Vol.292『行動させる秘訣は、”必要な労力を最小化”すること。』
最小努力の法則がイノベーションに与える影響は極めて大きい。この法則によれば、人々が新しいアイデアや機会について検討するとき、最初に考えるのはそのアイデアがもたらすメリットでも価値でもない。いちばんの関心事は行動に要するコストだ。 映画、テレビ、音楽といった創造物の楽しみ方が時代とともにどのように変化してきたかを見てみよう。まずは音楽だ。私たちの親の世代は私たちよりも良い音楽−少なくとも音質という点では−を聴いていた。現在は、ほとんどの人がスマートフォンでストリーミング再生した音楽を安物のワイヤレス・イヤホンで聴く。この方法のほうが、かつての音楽プラットフォームよりはるかに簡単に音楽を聴くことができるからだ。スマートフォンを使えば、これまでに録音されたほぼすべての曲をすぐに聴くことができる。だが、この便利さは音質の犠牲の上に成り立っている。というのも、ファイル・サイズを小さくするために、どのストリーミング・サービスでも音声圧縮を使用しているからだ。そのため、アーティストがリスナーに聴かせたいと思った音楽の一部は文字どおり切り捨てられているのである。 |
(『「変化を嫌う人」を動かす』』
ノレン・ノードグレン+デイヴィッド・ションタル 著
草思社 114頁より引用)
わたしがコンサルタントとして、クライアントや塾生の成果を願って、「◯◯をしましょう」と提案をした時に、行動してくれる場合とそうでない場合とがあります。
相手が行動すれば成果が出るので、コンサルタントとして貢献できた実感を味わい、行動しなければその逆となる。よって、コンサルタントは「どうすれば人が動いてくれるのか」を常に考える職業です。そこで陥りがちなのは「その行動をすればどんな良いことがあるか(逆に、その行動をしなければどんな悪いことがあるか)」を強調して説得することです。
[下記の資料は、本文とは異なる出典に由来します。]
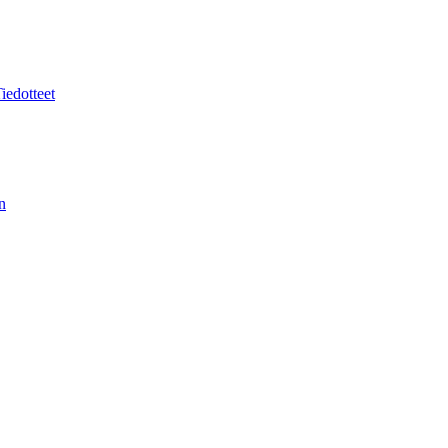
iedotteet
n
例えば、ドンブリ経営で会社の数字を知らない社長に対して、「経営数字を見て納得の経営判断ができると、こんなに良いことがあります。だから決算書を読めるようになりましょう」と説得したとします。理屈で言えば、その方が失敗も防げるし、より安心して経営ができるとわかる。でも、動かない。なぜなら、その社長は「決算書を読めるようになるための労力が大き過ぎる(と思い込んでいる)から」です。
そこでわたしが考えたのは、「”お金のブロックパズル”という図解を使えば、経営数字におけるたった2割の知識で、8割以上の経営判断に対応できる」という切り口でした。
厳密に言えば多少の正確さは損なわれるけど、「社長が経営判断に使う目的であれば、そのほとんどをカバーできる」という効率さは、まさにスマホで音楽を聴くのと同じ効果があったように思います。完璧主義を目指すと、そもそも動かない。そうであれば、多少のレベルダウンは受け入れて、動いた方が成果は出る。新たな挑戦においては”脱★完璧主義”の発想が大切なんだ、と感じました。